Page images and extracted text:
▼

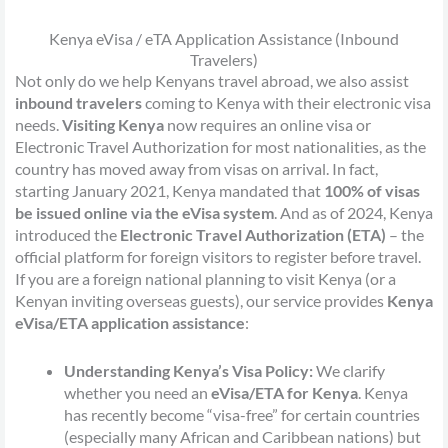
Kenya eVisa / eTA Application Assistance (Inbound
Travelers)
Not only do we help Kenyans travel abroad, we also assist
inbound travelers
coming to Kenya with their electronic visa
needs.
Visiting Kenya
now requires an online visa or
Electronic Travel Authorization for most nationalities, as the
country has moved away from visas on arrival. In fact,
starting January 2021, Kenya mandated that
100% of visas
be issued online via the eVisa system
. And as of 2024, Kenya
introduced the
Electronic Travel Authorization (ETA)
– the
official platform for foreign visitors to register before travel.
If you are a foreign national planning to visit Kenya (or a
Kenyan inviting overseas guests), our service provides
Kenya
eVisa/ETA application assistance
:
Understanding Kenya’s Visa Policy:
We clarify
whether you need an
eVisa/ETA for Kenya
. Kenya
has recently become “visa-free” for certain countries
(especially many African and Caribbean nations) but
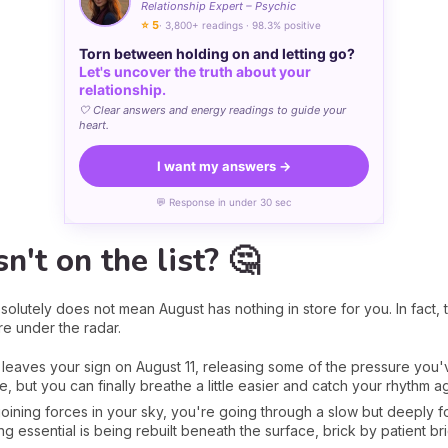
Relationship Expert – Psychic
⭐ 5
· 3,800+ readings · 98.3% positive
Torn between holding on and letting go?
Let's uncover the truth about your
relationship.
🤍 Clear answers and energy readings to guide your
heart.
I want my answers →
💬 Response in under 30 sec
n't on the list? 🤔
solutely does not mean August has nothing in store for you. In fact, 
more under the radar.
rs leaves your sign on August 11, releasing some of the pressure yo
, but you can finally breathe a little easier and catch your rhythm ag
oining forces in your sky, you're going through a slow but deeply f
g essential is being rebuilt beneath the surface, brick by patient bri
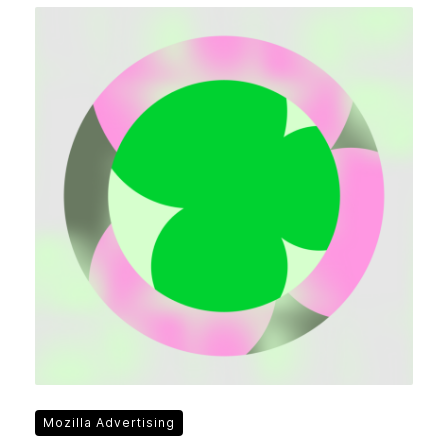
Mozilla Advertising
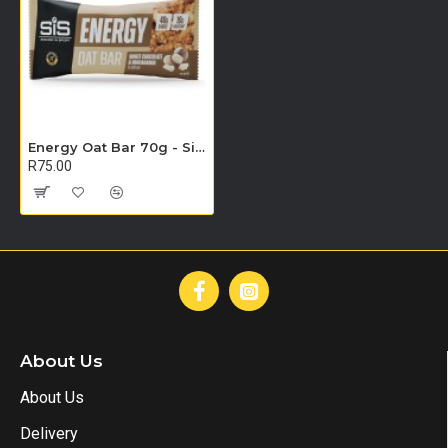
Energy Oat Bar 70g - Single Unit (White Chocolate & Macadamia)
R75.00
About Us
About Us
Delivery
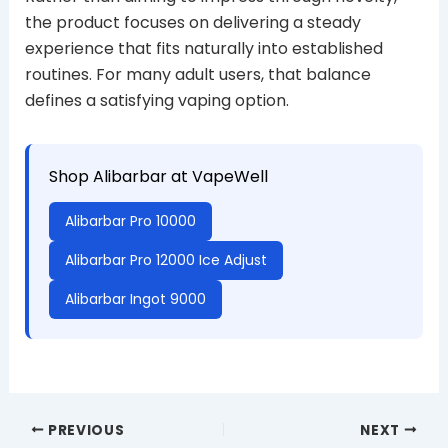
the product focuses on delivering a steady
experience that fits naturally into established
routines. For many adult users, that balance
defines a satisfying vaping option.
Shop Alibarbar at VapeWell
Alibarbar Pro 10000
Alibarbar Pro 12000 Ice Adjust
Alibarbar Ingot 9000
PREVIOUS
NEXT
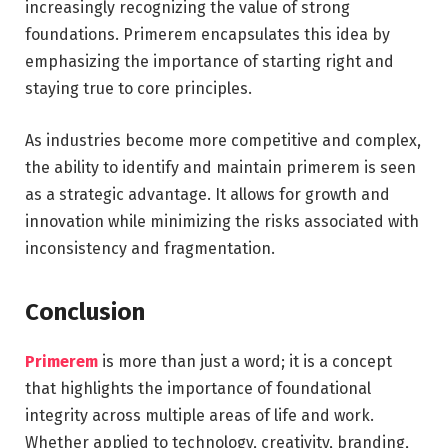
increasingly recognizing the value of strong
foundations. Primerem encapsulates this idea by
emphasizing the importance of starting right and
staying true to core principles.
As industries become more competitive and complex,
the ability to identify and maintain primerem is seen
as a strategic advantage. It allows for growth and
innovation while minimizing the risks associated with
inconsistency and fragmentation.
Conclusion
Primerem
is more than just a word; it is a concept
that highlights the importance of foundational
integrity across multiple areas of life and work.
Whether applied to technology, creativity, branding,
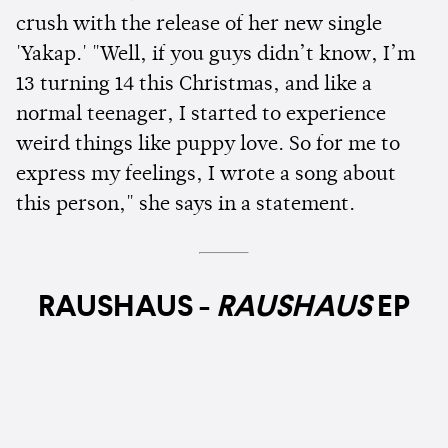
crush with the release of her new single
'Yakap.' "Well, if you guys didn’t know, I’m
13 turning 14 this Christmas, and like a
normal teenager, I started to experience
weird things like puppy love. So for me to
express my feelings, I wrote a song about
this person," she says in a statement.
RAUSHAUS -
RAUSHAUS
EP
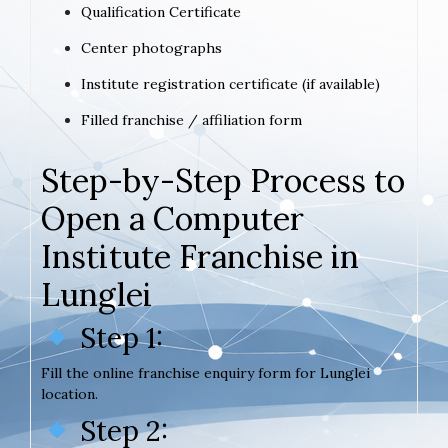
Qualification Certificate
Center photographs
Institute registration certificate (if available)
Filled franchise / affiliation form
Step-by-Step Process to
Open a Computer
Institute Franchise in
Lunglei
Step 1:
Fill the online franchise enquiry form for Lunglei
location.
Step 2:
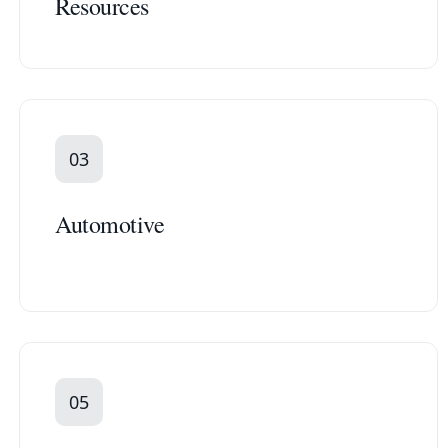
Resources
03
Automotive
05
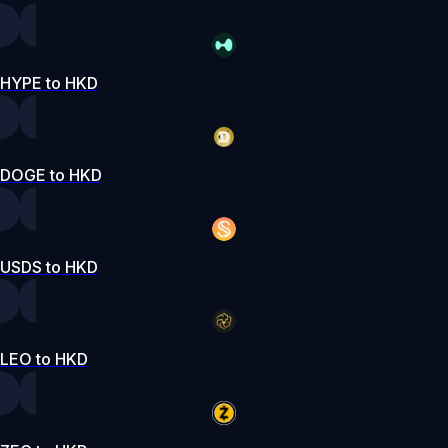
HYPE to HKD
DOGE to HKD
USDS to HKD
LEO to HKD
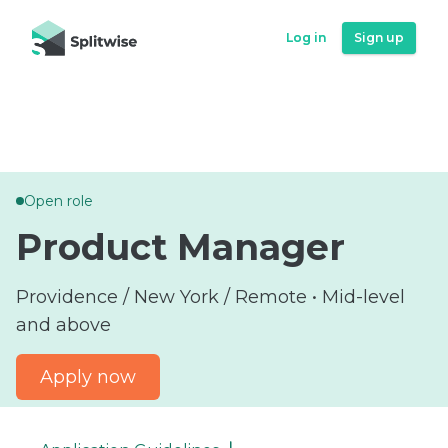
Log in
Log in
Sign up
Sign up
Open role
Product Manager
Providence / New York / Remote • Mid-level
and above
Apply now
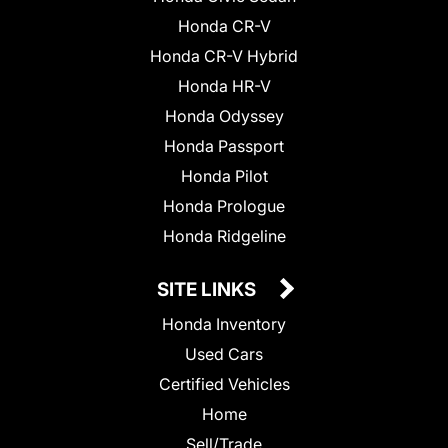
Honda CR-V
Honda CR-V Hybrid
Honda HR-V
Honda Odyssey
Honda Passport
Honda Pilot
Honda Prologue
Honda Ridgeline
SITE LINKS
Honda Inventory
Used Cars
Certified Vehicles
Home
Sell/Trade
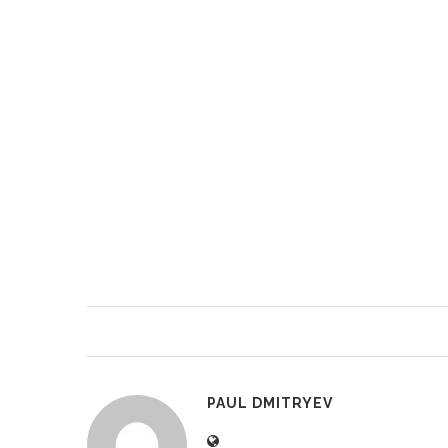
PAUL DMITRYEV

▲

• [EXERCISE GOAL] Above are the records; repeat them exactly, omitting every picture.

• [REPLY TO THE TASK]
Kenya eVisa / eTA Application Assistance (Inbound
Travelers)
Not only do we help Kenyans travel abroad, we also assist
inbound travelers
coming to Kenya with their electronic visa
needs.
Visiting Kenya
now requires an online visa or
Electronic Travel Authorization for most nationalities, as the
country has moved away from visas on arrival. In fact,
starting January 2021, Kenya mandated that
100% of visas
be issued online via the eVisa system
. And as of 2024, Kenya
introduced the
Electronic Travel Authorization (ETA)
– the
official platform for foreign visitors to register before travel.
If you are a foreign national planning to visit Kenya (or a
Kenyan inviting overseas guests), our service provides
Kenya
eVisa/ETA application assistance
:
Understanding Kenya’s Visa Policy:
We clarify
whether you need an
eVisa/ETA for Kenya
. Kenya
has recently become “visa-free” for certain countries
(especially many African and Caribbean nations) but
Relationship Expert – Psychic
⭐ 5
· 3,800+ readings · 98.3% positive
Torn between holding on and letting go?
Let's uncover the truth about your
relationship.
🤍 Clear answers and energy readings to guide your
heart.
I want my answers →
💬 Response in under 30 sec
n't on the list? 🤔
solutely does not mean August has nothing in store for you. In fact, 
more under the radar.
rs leaves your sign on August 11, releasing some of the pressure yo
, but you can finally breathe a little easier and catch your rhythm ag
oining forces in your sky, you're going through a slow but deeply f
g essential is being rebuilt beneath the surface, brick by patient bri
Mozilla Advertising
Energy Oat Bar 70g - Single Unit (White Chocolate & Macadamia)
R75.00
About Us
About Us
Delivery
the product focuses on delivering a steady
experience that fits naturally into established
routines. For many adult users, that balance
defines a satisfying vaping option.
Shop Alibarbar at VapeWell
Alibarbar Pro 10000
Alibarbar Pro 12000 Ice Adjust
Alibarbar Ingot 9000
PREVIOUS
NEXT
increasingly recognizing the value of strong
foundations. Primerem encapsulates this idea by
emphasizing the importance of starting right and
staying true to core principles.
As industries become more competitive and complex,
the ability to identify and maintain primerem is seen
as a strategic advantage. It allows for growth and
innovation while minimizing the risks associated with
inconsistency and fragmentation.
Conclusion
Primerem
is more than just a word; it is a concept
that highlights the importance of foundational
integrity across multiple areas of life and work.
Whether applied to technology, creativity, branding,
crush with the release of her new single
'Yakap.' "Well, if you guys didn’t know, I’m
13 turning 14 this Christmas, and like a
normal teenager, I started to experience
weird things like puppy love. So for me to
express my feelings, I wrote a song about
this person," she says in a statement.
RAUSHAUS -
RAUSHAUS
EP
Qualification Certificate
Center photographs
Institute registration certificate (if available)
Filled franchise / affiliation form
Step-by-Step Process to
Open a Computer
Institute Franchise in
Lunglei
Step 1:
Fill the online franchise enquiry form for Lunglei
location.
Step 2:
Resources
03
Automotive
05
HYPE to HKD
DOGE to HKD
USDS to HKD
LEO to HKD
Log in
Log in
Sign up
Sign up
Open role
Product Manager
Providence / New York / Remote • Mid-level
and above
Apply now
Honda CR-V
Honda CR-V Hybrid
Honda HR-V
Honda Odyssey
Honda Passport
Honda Pilot
Honda Prologue
Honda Ridgeline
SITE LINKS
Honda Inventory
Used Cars
Certified Vehicles
Home
Sell/Trade
PAUL DMITRYEV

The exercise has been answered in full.